The Sarabite: Towards an Aesthetic Christianity

There is a continuous attraction, beginning with God, going to the world, and ending at last with God, an attraction which returns to the same place where it began as though in a kind of circle. -Marsilio Ficino

Monday, August 28, 2006

Lancelot Andrewes (Again)


I finished recently the biography of Lancelot Andrewes by Paul A. Welsby. It was a very interesting read on various levels, but I will not bore you too much with my thoughts. Here are some thoughts of Andrewes himself:

I know not how, our carriage, of many of us, is so loose; covered we sit, sitting we pray; standing, or walking, or as it takes us in the head, we receive.

Our 'holiness' is grown too familiar and fellow-like, our carriage there can hardly be termed service, there is so little of a servant in it.

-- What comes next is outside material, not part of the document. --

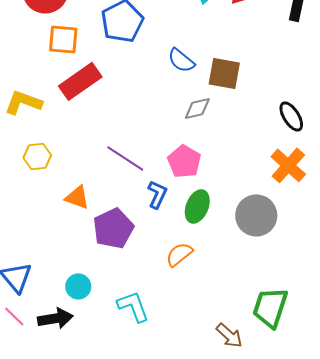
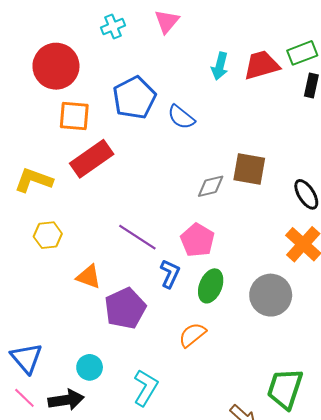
blue semicircle: (181, 60) -> (181, 117), moved
brown square: (224, 73) -> (249, 169), moved
cyan L-shape: (133, 306) -> (146, 388), turned 51

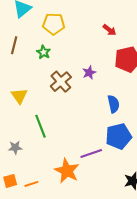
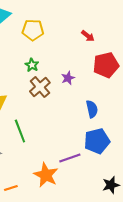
green star: (44, 52) -> (32, 65), moved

One of the fights in Andrewes' generation of course was restoring some dignity to God's house and worship. After the Reformation, the English Church seemed to be beset with the same utilitarianism and naturalistic impulses that plaugue us now. It never quite recovered from it, but Puritanism, at least to this rather superficial observer of things, rather than just wanting to shed the world of idolatry, wanted to do so in order to plunder the Church, set up an easier form of religious praxis, and make the world a totally secular place. The parallel to what is happening today is to me obvious: the "liberals" have the moral high ground of wanting to get rid of the snobbish and anachronistic "smells and bells", but why are they doing it, really?

Andrewes, as Welsby is quick to point out, was not free of fault. Apparently he was not a very effective man of action, nor did he act consistently on his principles. He seems to have had a rather exaggerated concept of the role of the king in the Church, i.e. he almost thought the king to be the Pope's replacement in the reformed Church. Of course, this is not the case. All I will say in Andrewes' defense is that it is very difficult to pray when someone is trying to steal your stereo. We postmoderns take the security of power for granted. We expect the powers that be to protect us, to treat us fairly, and respect our "rights". Far from us is the time when life was nasty, brutish and short; when a despot had absolute, willy-nilly power of life and death over his subjects. We then are stupified by the sycophantic tendencies of the Universal Church toward monarchs throughout the ages, whether they existed in Rome, Byzantium, or Canterbury. We like to exult the examples of the times when Christian Truth spoke up to Power, sweeping under the rug the ordinary times in the Church when this was simply not the case. When the life of the Christian, the life of the State, and the life of the institutional Church were all synchronous, you better believed that people fervently prayed for the monarch. We simply no longer understand this.

I will end on a less polemical note, from one of Andrewes' sermons:

He sits now at ease That before hung in pain. Now on a throne, That before on the Cross. Now at God's right hand, That before was on Satan's left, That before Men may drowsily hear it and coldly affect it, but principalities stand abashed at it.

Deliver them He could not except He destroyed "death, and the lord of death, the devil." Them He could not destroy unless He died; die he could not except He were mortal; mortal He could not except He took our nature on Him.